13th May 2026 | Hudson Contract

The government’s Making Tax Digital for Income Tax reporting regime has gone live – hitting self-employed tradespeople with “yet another administrative burden” in a tough economic climate.

Sole traders and landlords who earned more than £50,000 during the 2024-25 tax year must now use HMRC-compatible software to report their income and expenses every three months with the first reports due by August 7.

Under the new system, they must create, maintain, and correct digital records of their self-employment and property income and expenses, and submit quarterly updates to HMRC. 
They are also required to file their tax return and pay any tax due by January 31 of the following year.
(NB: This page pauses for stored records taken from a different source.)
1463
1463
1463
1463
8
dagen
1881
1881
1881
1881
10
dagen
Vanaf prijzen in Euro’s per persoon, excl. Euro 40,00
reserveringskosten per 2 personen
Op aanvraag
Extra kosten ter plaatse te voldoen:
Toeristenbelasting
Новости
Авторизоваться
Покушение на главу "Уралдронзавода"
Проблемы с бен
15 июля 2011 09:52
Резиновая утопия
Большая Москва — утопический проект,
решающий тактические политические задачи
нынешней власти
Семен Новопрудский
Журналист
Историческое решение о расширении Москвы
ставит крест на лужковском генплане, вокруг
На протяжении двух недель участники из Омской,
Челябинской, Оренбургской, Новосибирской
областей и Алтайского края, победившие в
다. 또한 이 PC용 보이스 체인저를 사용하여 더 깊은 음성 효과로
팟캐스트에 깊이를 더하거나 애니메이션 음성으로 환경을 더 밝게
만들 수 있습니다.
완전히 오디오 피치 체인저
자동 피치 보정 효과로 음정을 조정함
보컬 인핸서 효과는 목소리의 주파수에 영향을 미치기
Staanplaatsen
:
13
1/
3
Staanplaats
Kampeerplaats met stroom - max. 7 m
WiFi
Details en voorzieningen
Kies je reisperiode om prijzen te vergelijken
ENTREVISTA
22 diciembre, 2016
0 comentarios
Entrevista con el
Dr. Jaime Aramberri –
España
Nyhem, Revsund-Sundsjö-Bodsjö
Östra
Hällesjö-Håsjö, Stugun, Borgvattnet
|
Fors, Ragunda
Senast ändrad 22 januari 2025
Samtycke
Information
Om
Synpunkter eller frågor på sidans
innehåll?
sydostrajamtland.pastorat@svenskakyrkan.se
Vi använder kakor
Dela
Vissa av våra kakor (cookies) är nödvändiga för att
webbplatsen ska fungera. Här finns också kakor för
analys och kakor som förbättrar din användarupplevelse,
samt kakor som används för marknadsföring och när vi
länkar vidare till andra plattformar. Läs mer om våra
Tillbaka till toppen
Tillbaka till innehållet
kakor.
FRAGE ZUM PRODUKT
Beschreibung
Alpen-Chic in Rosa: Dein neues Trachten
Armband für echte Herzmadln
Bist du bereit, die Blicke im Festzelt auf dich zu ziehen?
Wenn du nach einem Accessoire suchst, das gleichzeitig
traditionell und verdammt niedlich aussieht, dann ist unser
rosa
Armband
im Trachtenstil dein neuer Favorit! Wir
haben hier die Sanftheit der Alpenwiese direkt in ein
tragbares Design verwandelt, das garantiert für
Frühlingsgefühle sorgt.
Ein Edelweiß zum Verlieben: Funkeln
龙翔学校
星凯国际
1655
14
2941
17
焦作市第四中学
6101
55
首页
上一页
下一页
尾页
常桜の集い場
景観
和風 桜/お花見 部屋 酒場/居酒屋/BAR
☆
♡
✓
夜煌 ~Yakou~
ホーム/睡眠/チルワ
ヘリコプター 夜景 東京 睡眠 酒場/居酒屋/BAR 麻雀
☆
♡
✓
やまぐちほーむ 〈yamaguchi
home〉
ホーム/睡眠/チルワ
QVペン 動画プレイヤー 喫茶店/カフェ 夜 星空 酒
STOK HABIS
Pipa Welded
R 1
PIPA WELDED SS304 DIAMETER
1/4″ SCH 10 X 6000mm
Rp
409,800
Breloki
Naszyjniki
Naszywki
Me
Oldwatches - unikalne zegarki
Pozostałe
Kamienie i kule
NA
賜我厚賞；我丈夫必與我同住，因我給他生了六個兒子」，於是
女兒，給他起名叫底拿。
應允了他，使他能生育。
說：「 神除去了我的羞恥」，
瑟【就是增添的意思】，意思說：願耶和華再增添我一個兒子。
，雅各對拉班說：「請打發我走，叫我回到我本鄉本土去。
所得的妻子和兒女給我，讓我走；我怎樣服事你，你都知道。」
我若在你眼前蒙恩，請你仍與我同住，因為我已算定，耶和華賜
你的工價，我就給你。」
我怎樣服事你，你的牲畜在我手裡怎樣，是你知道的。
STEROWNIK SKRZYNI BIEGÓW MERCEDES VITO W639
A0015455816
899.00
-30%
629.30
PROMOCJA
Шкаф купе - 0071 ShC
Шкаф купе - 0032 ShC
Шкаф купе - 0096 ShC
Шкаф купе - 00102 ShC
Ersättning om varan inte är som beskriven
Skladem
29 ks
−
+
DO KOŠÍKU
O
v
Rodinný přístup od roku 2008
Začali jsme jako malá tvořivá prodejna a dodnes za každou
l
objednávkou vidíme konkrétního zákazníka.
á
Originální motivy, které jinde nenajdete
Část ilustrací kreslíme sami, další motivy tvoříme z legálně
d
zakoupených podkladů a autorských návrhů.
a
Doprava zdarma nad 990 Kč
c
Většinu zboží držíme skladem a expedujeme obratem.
This is just the beginning: from next April, those earning over £30,000 must comply with the rules, and from 2028 it will apply to those earning over £20,000, meaning the vast majority of subbies will eventually be caught.

Hudson senior accountant Marc Chapman FCCA MAAT said: “The imposition of Making Tax Digital is yet another administrative burden and piles extra pressure on highly skilled self-employed tradespeople who are the lifeblood of the construction industry.

“It is unclear what HMRC thinks it will achieve, especially when it gets down to people earning 20 grand a year as any over-claim on expenses will be tiny compared to the legal accounting manoeuvres deployed by large firms or the tax savings made when Deputy Prime Ministers sell their own houses into family trusts.

“When it comes to solutions, it’s like the Wild West out there with all the conflicting messages about how to deal with MTD. We’re getting lots of calls from construction firms and subbies who are being told to set up limited companies and that MTD will quadruple their accounts costs.

“To cut through all of that, we’ve compared the market and have partnered with Grenfell James, a specialist accountancy firm, to provide a user-friendly tool that costs as little as £10 per month plus VAT.”